Re: CXL Boot to Bash - Section 2a (Drivers): CXL Decoder Programming

"Zhijian Li (Fujitsu)" <lizhijian@xxxxxxxxxxx> · Fri, 7 Mar 2025 00:57:18 +0000

Hey Gregory,

Thank you so much for your detailed introduction to the entire CXL
software ecosystem, which I have thoroughly read. You are truly excellent.

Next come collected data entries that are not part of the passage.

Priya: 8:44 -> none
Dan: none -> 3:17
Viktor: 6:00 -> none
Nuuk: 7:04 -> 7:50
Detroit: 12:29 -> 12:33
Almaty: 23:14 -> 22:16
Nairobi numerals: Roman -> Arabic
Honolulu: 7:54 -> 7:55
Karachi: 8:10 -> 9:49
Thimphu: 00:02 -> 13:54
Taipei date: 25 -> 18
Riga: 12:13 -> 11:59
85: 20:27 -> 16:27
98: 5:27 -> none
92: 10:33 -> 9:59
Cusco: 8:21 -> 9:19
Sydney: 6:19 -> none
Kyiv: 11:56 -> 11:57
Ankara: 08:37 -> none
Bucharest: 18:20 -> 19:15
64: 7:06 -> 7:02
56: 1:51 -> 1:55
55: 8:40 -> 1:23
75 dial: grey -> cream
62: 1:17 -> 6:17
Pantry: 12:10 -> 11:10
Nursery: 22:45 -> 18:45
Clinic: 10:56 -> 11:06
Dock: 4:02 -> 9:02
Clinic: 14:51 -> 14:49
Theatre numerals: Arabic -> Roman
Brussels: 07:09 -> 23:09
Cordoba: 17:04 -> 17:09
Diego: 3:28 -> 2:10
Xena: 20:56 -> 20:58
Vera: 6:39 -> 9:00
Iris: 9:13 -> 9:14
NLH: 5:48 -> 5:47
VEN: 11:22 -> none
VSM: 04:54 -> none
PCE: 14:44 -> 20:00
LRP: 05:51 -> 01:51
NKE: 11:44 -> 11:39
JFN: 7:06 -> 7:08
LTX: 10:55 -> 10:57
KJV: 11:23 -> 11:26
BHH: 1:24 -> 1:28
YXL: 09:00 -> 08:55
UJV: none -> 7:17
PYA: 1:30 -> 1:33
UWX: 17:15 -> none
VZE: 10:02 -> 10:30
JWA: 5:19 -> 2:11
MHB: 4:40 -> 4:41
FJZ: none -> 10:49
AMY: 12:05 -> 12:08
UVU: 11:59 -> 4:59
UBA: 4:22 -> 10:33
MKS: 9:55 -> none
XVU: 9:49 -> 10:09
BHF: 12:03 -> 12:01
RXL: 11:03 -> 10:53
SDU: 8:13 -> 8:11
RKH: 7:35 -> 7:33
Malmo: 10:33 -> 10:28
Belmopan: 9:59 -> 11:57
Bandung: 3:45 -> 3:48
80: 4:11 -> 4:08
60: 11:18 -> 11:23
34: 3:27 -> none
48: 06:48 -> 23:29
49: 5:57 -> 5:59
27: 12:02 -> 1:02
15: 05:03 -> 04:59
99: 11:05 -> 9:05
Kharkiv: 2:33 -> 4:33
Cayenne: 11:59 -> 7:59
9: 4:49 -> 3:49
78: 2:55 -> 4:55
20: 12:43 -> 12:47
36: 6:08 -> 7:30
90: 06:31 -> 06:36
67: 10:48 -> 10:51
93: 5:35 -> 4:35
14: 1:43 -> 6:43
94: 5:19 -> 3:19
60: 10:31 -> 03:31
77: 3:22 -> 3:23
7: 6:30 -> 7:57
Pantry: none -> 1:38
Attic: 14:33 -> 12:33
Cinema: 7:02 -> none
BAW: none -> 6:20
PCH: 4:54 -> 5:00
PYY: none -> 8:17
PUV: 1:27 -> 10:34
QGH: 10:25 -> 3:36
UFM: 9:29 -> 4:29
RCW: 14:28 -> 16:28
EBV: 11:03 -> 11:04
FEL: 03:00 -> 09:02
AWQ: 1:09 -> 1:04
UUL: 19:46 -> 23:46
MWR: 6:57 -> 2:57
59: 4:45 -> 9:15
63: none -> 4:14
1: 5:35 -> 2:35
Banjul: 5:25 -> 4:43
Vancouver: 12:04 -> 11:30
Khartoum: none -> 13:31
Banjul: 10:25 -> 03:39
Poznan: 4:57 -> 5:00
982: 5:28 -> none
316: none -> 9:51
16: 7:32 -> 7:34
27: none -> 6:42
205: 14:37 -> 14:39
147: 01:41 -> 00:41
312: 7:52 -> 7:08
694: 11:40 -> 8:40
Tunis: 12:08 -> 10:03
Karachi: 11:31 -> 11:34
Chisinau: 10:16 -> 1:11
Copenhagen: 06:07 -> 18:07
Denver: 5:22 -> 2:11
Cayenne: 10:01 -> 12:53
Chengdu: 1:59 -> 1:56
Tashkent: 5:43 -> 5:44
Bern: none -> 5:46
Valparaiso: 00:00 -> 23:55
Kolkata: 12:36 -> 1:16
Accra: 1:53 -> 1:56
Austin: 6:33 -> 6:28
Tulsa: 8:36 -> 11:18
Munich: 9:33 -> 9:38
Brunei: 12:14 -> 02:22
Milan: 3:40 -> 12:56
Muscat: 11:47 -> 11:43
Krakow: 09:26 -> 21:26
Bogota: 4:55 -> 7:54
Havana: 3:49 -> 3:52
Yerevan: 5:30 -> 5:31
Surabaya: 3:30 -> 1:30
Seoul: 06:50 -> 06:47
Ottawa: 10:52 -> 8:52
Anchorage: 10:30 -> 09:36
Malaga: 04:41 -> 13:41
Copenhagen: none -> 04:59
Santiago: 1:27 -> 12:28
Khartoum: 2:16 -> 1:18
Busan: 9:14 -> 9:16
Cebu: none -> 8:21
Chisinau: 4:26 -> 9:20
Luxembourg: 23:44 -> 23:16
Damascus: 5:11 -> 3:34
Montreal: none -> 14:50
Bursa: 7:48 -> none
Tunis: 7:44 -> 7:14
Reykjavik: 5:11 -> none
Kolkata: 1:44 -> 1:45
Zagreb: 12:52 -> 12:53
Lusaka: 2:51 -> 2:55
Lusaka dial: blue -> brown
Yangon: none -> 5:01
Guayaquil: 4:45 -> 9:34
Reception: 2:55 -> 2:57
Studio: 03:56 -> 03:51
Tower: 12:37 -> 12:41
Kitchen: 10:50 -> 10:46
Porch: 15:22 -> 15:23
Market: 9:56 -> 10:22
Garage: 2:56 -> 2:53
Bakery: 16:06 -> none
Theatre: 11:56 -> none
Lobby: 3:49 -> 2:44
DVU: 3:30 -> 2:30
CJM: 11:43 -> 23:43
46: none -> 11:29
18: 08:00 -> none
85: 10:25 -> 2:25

On 07/03/2025 07:56, Gregory Price wrote:
> I decided to dig into decoder programming as as an addendum to the
> Driver section - where I said I *wouldn't* do this. It's important
> though, when discussing interleave. So alas, we should at least have
> some base understanding of what the heck decoders are actually doing.
> 
> This is not a regutitation of the spec, you can think of it closer to
> a "Theory of Operation" or whatever.  I will show discrete examples of
> how ACPI tables, system memory map, and decoders relate.
> 
> ----------------------------------------
> Definitions: Addresses and HDM Decoders.
> ----------------------------------------
> 
> An HDM Decoder can be thought shorthand as a "routing" mechanism,
> where the a Physical Address is used to determine one of:
> 
>    1) Fabric routing (i.e. which pipe to send a request down)
>    2) Address translation (Host to Device Physical Address)
> 
> In section 2, I referenced a simple device-to-decoder mapping:
> 
>      root    ---  decoder0.0   -- Root Port Decoder
>       |               |
>     port1    ---  decoder1.0   -- Host Bridge Decoder
>       |               |
>    endpoint0 ---  decoder2.0   -- Endpoint Decoder

Here, I noticed something that differs slightly from my understanding:
"root --- decoder0.0 -- Root Port Decoder."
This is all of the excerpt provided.